TRY IT - Within the material below, locate the line with "Sex & Sexuality" and the line with "resources on their website, provides", then return those two lines and all lines between them, exactly as written.

EXTRACTED INFORMATION -
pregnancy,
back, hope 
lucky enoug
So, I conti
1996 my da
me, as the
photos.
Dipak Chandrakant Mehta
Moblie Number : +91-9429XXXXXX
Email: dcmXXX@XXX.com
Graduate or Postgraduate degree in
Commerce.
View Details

--

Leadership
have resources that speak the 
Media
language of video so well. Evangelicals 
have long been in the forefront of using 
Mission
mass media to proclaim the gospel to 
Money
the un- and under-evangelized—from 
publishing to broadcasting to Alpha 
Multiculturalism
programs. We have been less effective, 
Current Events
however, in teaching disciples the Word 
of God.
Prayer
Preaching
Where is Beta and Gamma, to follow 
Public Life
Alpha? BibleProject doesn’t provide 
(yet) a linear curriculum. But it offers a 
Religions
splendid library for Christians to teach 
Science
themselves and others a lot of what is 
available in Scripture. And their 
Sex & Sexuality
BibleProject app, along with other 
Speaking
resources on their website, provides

FINAL ANSWER -
Sex & Sexuality
BibleProject app, along with other 
Speaking
resources on their website, provides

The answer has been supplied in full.